── INPUT DATA ──

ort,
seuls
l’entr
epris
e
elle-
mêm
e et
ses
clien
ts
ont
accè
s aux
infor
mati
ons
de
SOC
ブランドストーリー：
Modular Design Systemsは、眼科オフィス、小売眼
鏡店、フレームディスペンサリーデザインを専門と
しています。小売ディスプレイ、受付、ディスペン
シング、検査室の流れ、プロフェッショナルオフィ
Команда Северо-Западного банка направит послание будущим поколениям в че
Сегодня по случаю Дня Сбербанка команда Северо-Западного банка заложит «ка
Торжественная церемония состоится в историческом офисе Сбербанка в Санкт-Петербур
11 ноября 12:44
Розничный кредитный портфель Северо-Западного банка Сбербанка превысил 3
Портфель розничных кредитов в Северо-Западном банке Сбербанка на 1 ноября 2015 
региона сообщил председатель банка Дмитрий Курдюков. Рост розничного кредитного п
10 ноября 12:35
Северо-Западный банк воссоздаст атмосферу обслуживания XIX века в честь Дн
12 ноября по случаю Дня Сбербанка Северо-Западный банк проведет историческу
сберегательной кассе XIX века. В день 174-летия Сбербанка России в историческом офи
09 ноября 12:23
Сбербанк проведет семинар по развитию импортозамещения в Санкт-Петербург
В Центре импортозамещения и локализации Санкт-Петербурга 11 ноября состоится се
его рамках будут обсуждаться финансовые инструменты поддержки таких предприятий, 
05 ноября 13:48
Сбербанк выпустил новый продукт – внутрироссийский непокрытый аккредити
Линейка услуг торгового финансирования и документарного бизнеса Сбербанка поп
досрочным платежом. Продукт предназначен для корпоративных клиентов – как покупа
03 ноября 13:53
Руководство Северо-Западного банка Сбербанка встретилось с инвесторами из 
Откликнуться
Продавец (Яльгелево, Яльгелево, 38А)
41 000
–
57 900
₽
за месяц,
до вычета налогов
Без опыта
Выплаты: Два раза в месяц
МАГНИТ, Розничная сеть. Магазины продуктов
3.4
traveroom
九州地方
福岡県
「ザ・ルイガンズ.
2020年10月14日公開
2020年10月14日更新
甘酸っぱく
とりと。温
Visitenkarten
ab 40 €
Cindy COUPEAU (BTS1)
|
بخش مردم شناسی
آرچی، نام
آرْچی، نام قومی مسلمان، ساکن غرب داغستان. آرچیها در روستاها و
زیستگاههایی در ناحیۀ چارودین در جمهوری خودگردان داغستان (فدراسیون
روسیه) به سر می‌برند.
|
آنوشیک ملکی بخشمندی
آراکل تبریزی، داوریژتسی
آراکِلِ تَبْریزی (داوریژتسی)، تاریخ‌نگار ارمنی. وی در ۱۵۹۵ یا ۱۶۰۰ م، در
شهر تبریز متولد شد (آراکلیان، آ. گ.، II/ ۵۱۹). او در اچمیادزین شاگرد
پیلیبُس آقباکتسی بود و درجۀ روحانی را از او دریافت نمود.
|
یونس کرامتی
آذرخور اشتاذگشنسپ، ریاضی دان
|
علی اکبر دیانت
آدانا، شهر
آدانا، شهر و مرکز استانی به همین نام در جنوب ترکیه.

───

Look over the records above, and wherever a line contains the string "историческом", copy that line.

Торжественная церемония состоится в историческом офисе Сбербанка в Санкт-Петербур
сберегательной кассе XIX века. В день 174-летия Сбербанка России в историческом офи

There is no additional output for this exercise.